Actually none of them work for me. I love the demotivator calendars though. Every year I give me mother in law one and I list our wedding anniversary as “Can you believe she’s still married to that SOB?” or some such. She loves them.

“Winter teaches a naked woman to knit.” … if we assume that yarn and needles are free, and that you can learn to knit just by examining yarn (without needing, say, lessons), and she doesn’t freeze to death or get arrested for indecent exposure in the time it takes to learn.

Stupid and callous.

Why would it have to be a naked woman? Wouldn’t a naked man have the same reason to learn to knit?

I like when you go in people’s kitchens and they have signs on the walls that say “EAT.” Or a sign that says “dream” over their bed. Yeah, that’s gonna help.

There’s a radio commercial airing here that says “You can’t fix the economy, but you want to make gay marriage legal?”

Hey, Stupid. Ever hear of the marraige tax?

Two from real life:

Keychains that said “Do it right the first time.” I kept expecting to flip it over and see “Or else.”

The second was a whole theme, complete with mousepads, “Failure is not an option.” It was for a massive administrative project that, sure, it had to be done, it was work, but lives most definitely did not hang in the balance.

A motivational slogan I’ve seen on promotional gear for the US Marine Corps: Pain is weakness leaving the body. :rolleyes:

I’ll remember that next time I get a migraine.

Whaaa…? Where did you see this?

“Success is not an option”
http:// FAIL Blog - Epic FAILs funny videos - Funny Fails - Cheezburger (Mildly NSFW)

Obviously, a naked man would simply kill a bear with his bare hands and cuddle up in the warm, steaming entrails.

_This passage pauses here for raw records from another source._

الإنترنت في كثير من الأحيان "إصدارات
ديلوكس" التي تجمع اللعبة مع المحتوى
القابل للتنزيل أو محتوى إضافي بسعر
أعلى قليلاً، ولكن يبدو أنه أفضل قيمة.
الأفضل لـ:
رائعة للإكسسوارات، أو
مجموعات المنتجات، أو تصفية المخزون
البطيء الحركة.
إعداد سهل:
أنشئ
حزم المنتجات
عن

They just didn’t think that would look good on poster.

Because necessity is the mother of invention?

From way back when…

THINK

If I plan to learn, I must learn to plan. Seen in various classrooms from elementary school to college.

Okay, so before you can learn, you have to be able to plan, but in order to plan, you have to learn to do it, which you can’t do, because planning is a prerequisite for learning. Ergo, you’re fucked from the outset and there’s nothing you can do about it. This is an excellent message to send to students.

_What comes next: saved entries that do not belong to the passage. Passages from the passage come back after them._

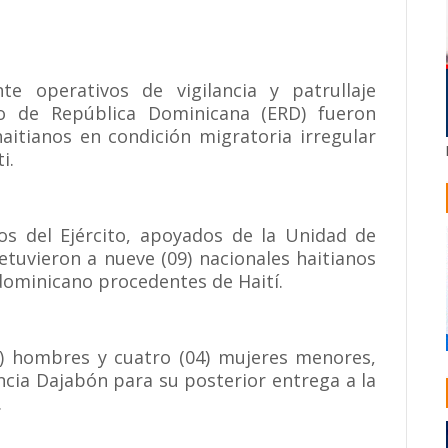
te operativos de vigilancia y patrullaje
ito de República Dominicana (ERD) fueron
haitianos en condición migratoria irregular
i.
os del Ejército, apoyados de la Unidad de
etuvieron a nueve (09) nacionales haitianos
 dominicano procedentes de Haití.
05) hombres y cuatro (04) mujeres menores,
ncia Dajabón para su posterior entrega a la
.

Then, of course, there’s the fact that the sentiment itself is blatantly untrue, and thank god for that. If I had gone through life learning only the things I had actively planned to learn, I would be one ignorant SOB, and wouldn’t we all.

Alternately, there’s the interpretation that it’s not saying that unplanned learning is impossible, but merely that planned learning requires planning beforehand. In that case, I’d respond that long cat is long, and useless tautology is useless.

I know I’ve spent far more time and energy hating that poster than it probably warrants, but its prevalence combined with its nonsensicality pisses me off.

I could use a sign on my 'fridge that says FAT ASS.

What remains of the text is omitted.